Crazy Nut Job
Is the hour the bank executive spends at the beach more valuable than the hour the guy who mows his grass spends at the beach? On one hand, the bank executive could, conceivably, sell the hour of his time for hundreds or thousands of dollars while the grass-cutter could only sell it for $20. On the other hand, an hour is an hour and both decided to spend it at the beach. Is one of these perspectives indicative of an utterly screwed up way of looking at the world?

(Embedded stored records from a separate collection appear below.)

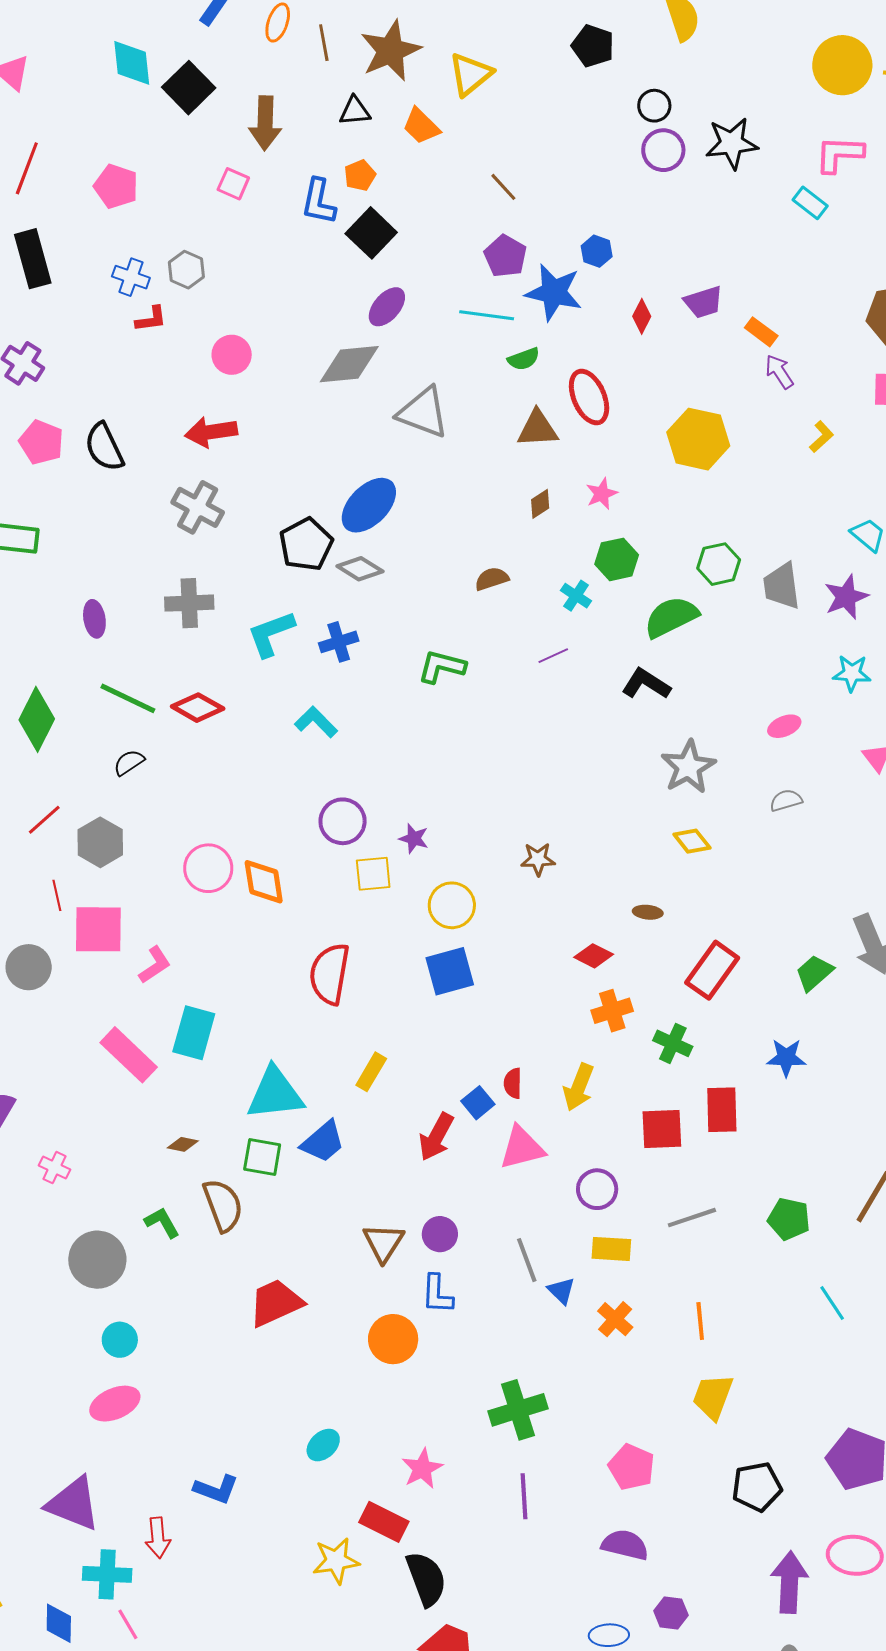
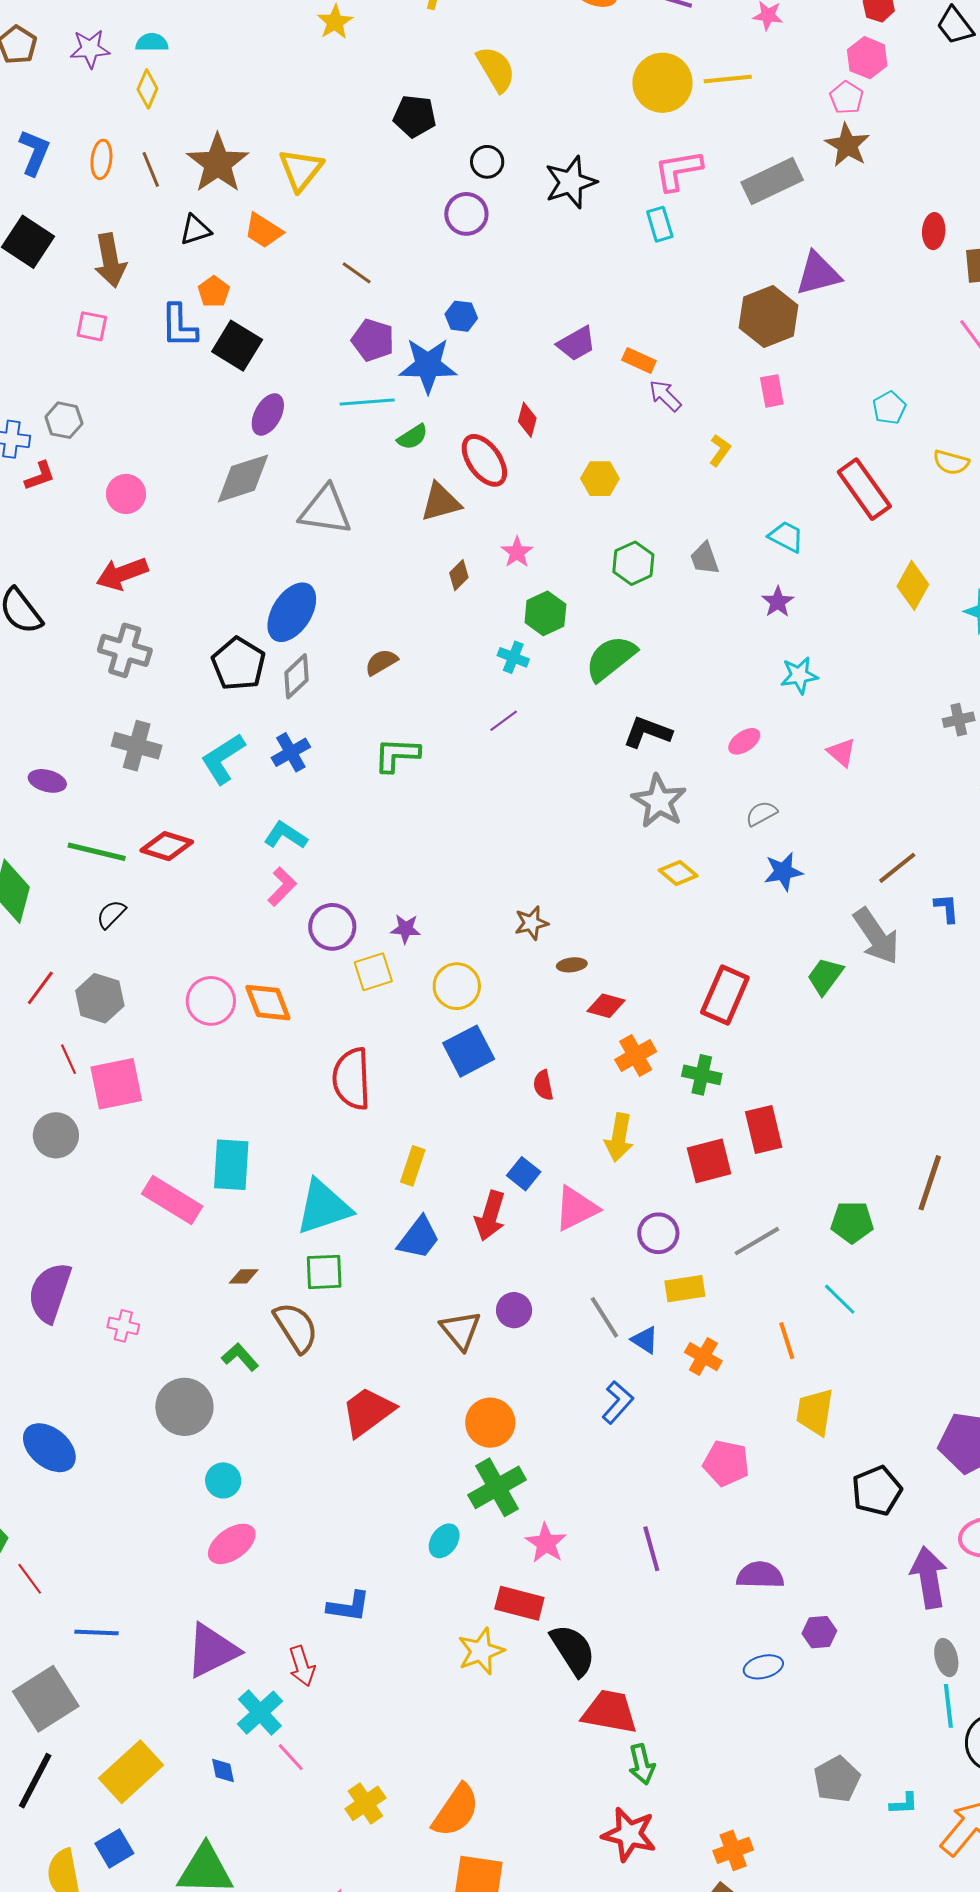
purple circle: (663, 150) -> (466, 214), moved
cyan rectangle: (810, 203) -> (660, 224), turned 48
red diamond: (642, 316) -> (527, 420), moved
yellow hexagon: (698, 439) -> (600, 479), size x0.6
green hexagon: (719, 564) -> (633, 563), moved
gray diamond: (360, 569) -> (296, 676), turned -63
brown semicircle: (492, 579) -> (381, 662), moved
gray trapezoid: (782, 586) -> (705, 558), moved, size x0.7
purple star: (846, 597) -> (778, 602), size x0.7
gray cross: (189, 603) -> (137, 746), turned 30
purple ellipse: (94, 619) -> (47, 781), turned -54
black L-shape: (646, 684) -> (647, 732), moved
brown ellipse: (648, 912) -> (572, 965), moved
pink L-shape: (155, 965) -> (282, 887), moved
blue star: (786, 1058) -> (783, 872), moved
red semicircle: (513, 1083) -> (543, 1085), moved
blue trapezoid: (323, 1142) -> (419, 1238), moved
blue L-shape: (437, 1294) -> (618, 1402), moved, turned -129
cyan line: (832, 1303) -> (840, 1299), moved
green cross: (518, 1410) -> (497, 1487), moved
pink pentagon: (632, 1467) -> (726, 1463), moved
purple triangle: (73, 1504) -> (212, 1651), turned -36
cyan cross: (107, 1574) -> (260, 1713), turned -33
blue diamond: (59, 1623) -> (223, 1770), size x0.7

It’s not so much a screwed up way as a potentially misleading way of looking at things. It’s fair to ask, “what would you give up to get the hour at the beach?” But that just tells us the subjective value, relative to the resources at their disposal, that each person assigns to the hour at the beach. It does seem that value is subjective. It’s only when you try to generalize that individual assignment of value that you get into trouble. If a school offers you a $50 gift card to Chili’s to give a one hour speech and you accept, it’s clear you valued that hour at $50 or less. If a bankers’ association offers you $1000 cash for a one hour speech and you decline, it’s clear that you valued that hour at more than $1000. This doesn’t mean that you value all hours at more than $1000 (or less than $50). If the requests were for the same day at the same time, then we have a plausible explanation for what determined your valuation. The hour speaking in front of students plus $50 was more valuable to you than the hour speaking in front of bankers plus $1000. Or maybe you didn’t care about either and let a coin flip decide.

So, if a banker is willing to forgo hundreds of thousands of dollars for an hour at the beach (assuming that was the only hour the banker could get those hundreds of thousands of dollars), then that hour at the beach was worth hundreds of thousands of dollars to that banker. And note, my caveat is pretty big. I actually imagine you’d have some difficulty finding a banker capable of selling every consecutive hour of his or her life for hundreds of thousands of dollars, particularly once sleep deprivation sets in. There seem to be several implicit caveats in the value of the banker’s hour.

The values assigned by others should have very little to do with the value you assign to something, unless you are talking about something like an ounce of gold, where the option to turn around and sell it to others might influence your value.

As another example, if there was some broken down Honda Civic being offered for $3,000, you might think it isn’t worth it. If you found out that it was Kobe Bryant’s first car, and he suddenly felt some sentimental reason to offer you $50,000 for it, suddenly his valuation impacts your valuation (positively or negatively, depending on your willingness to deal with Kobe).

Particularly with non-mutually exclusive things (both the banker and the gardener can spend the hour at the beach), it doesn’t make much sense to compare the dollar amounts and think one is more valuable than the other. For some comic value, let’s turn it around: how much would you pay to have all the Senate Republicans relocate to the bottom of the ocean beach, and how much would you pay to have all the Senate Democrats relocate to the beach? You might value an hour of a Republican at the beach more than an hour of a Democrat (particularly during campaign/election time). Or, let’s assume you were feeling charitable. Would you contribute more to a gardener’s vacation jar than to a banker’s? If so, then you value the gardener’s hour at the beach more than the banker’s.

Subjective value is a wacky thing. People have preferences that don’t always make sense. An individual’s subjective value assigned to something might not even be constant from one day to the next. It’s very hard to make comparisons between two alternative scenarios involving two different people. Many economists, particularly those trying to influence policy, like to pretend that it doesn’t exist. They attempt to assign an objective value to things. Of course, if you do assign an objective value to everything, then optimal economic transactions must be zero-sum. In a world of objective value, there’s no such thing as a win-win exchange. What’s even more spooky is that many modern macroeconomic models simultaneously assume subjective and objective value, and that each person is both 100% rational and irrational.